Somewhere along the line, American newspapers stopped providing Americans the resources they wanted.
Since the advent of television news, American newspapers felt they had to compete with other forms of media to remain the source of breaking news and to remain the source of record. Along the way, however, Americans realized that they can get different kinds of news from different kinds of sources, but many newspapers failed to adapt to the new niches new ways of delivering the news created.
One niche that newspapers have ignored is local news. I am not talking about reporting on how many murders or fires happened, but what is going on in the place that the paper claims to serve. I am not talking about a glorified community calendar, but in depth coverage of what is going right, what is going wrong, and how the paper’s readers can be involved.
Newspapers have also missed the niche of impact. Local newspapers are in a better position than any other kind of news organization to deliver in-depth coverage of local, state, national, and international news in a way that makes such news relevant to local readers.

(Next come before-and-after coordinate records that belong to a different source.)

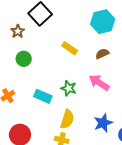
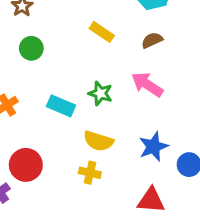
yellow semicircle: (67, 119) -> (98, 141), turned 90

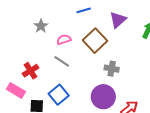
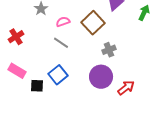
gray cross: (112, 69) -> (109, 50), turned -32
red cross: (31, 71) -> (16, 37), moved

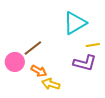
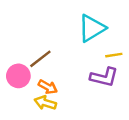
yellow arrow: (51, 84) -> (45, 103), moved

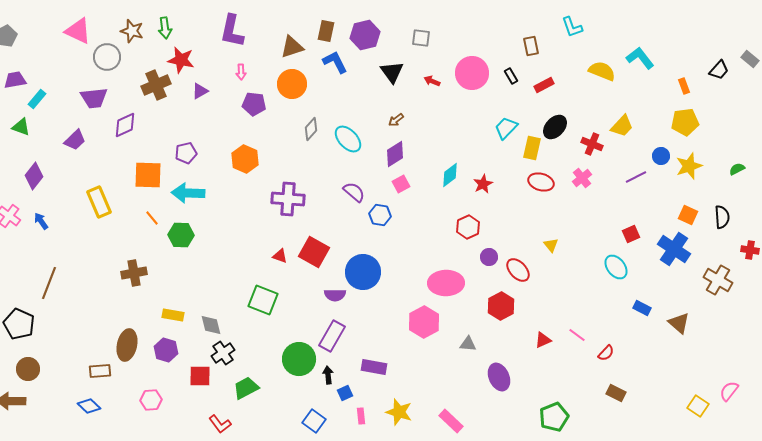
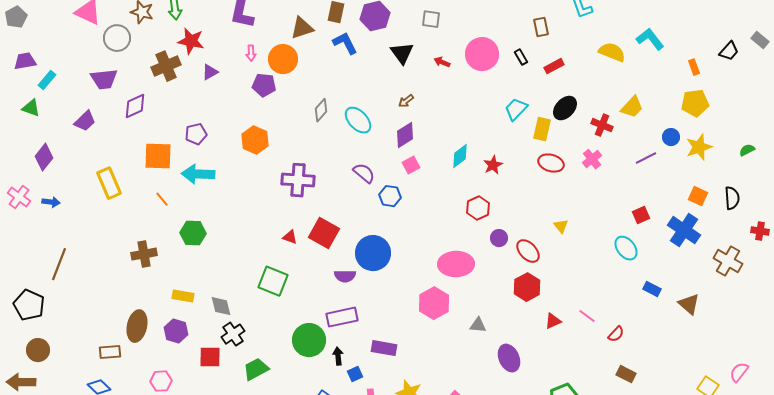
orange circle: (292, 84) -> (283, 59), moved
blue arrow: (41, 221) -> (51, 202), turned 132
green hexagon: (181, 235) -> (193, 233), moved
red hexagon: (501, 306) -> (527, 287), moved
purple rectangle: (332, 336) -> (342, 317), turned 48

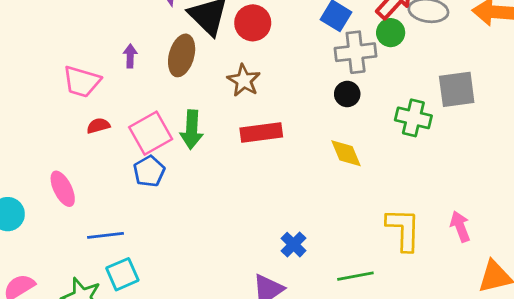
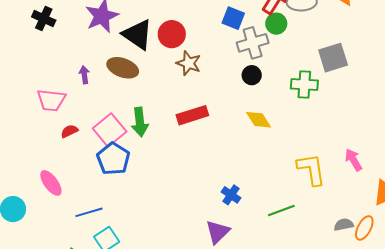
brown ellipse: (182, 55) -> (123, 68), turned -76
brown star: (244, 80) -> (189, 63), moved
blue pentagon: (149, 171) -> (113, 159), size x1.4

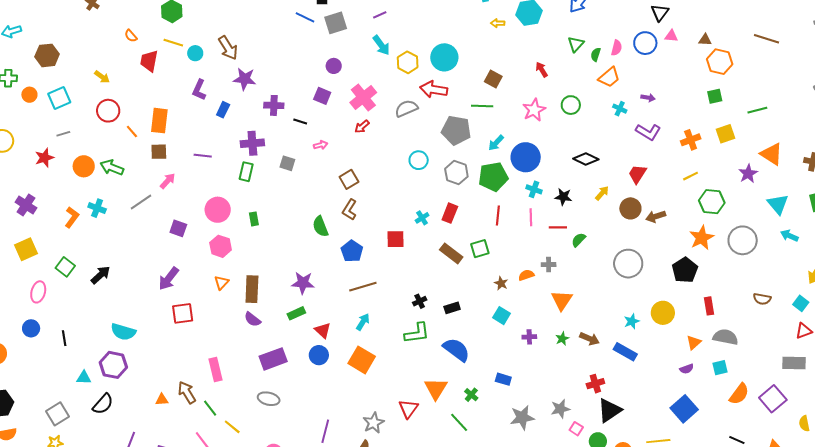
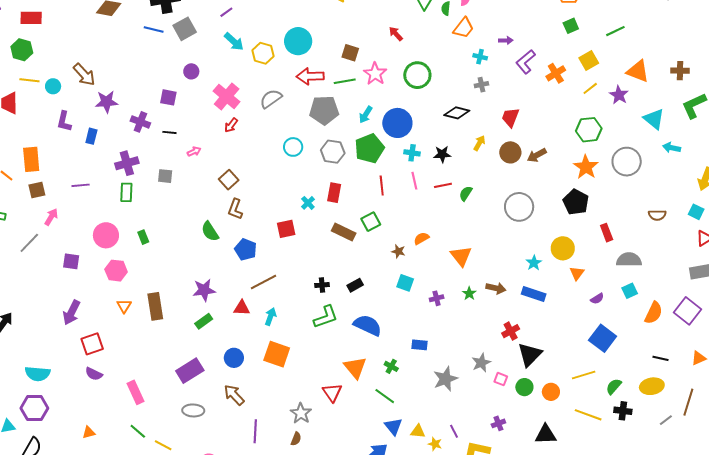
red arrow: (434, 89) -> (310, 76), moved
purple square: (322, 96) -> (168, 97), moved
purple cross: (274, 105) -> (140, 122), turned 30
green circle: (571, 105) -> (417, 75), moved, size x1.4
pink star: (534, 110) -> (375, 74), moved
purple L-shape: (648, 132) -> (526, 62), moved, turned 120
yellow line: (691, 176) -> (590, 88), moved
gray cross: (549, 265) -> (481, 85), moved
black cross: (420, 301) -> (322, 285), turned 32
purple semicircle: (252, 319) -> (94, 374), moved
red triangle: (323, 330) -> (242, 308), moved, turned -30
orange triangle: (694, 342) -> (577, 273), moved
brown arrow: (187, 392) -> (234, 395), moved

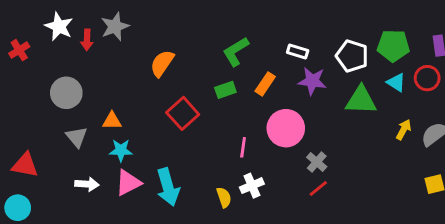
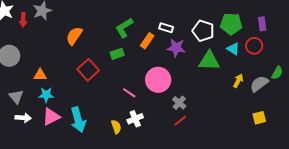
orange rectangle: (265, 84) -> (147, 41), moved
gray triangle: (77, 137) -> (16, 97), moved
pink line: (243, 147) -> (129, 93), turned -64

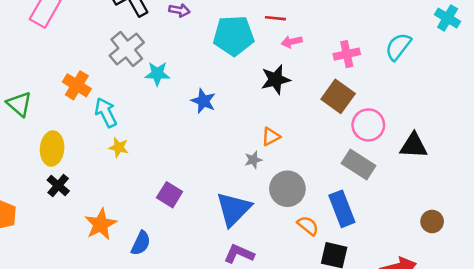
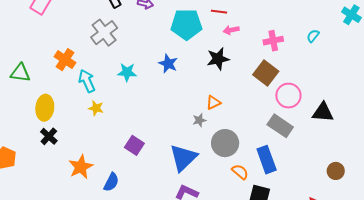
cyan semicircle: (398, 47) -> (313, 36), size x0.6
cyan star: (157, 74) -> (127, 72), moved
blue star: (203, 101) -> (168, 64), moved
green triangle: (19, 104) -> (20, 73), turned -35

How can papers fill these niches? Simply by focusing themselves locally. Bigger papers need to create multiple, hyper-local editions. Smaller papers need to focus on what is going on outside their own front doors. Papers need to employ people who write for the benefit of other people, even if those writers are not “trained journalists”. Papers need to focus not just on events, not just on problems, but on trends, ideas, and solutions as well.
The newspapers that will survive the current changing marketplace will be the ones who see these niches and exploit them. The ones that fail will be the ones that continue to try to be something their readers to not want or need them to be.
Maybe I should go start a paper. I bet I could buy the Dayton Daily Fishwrap (News) in a couple of years because I understand what would sell papers.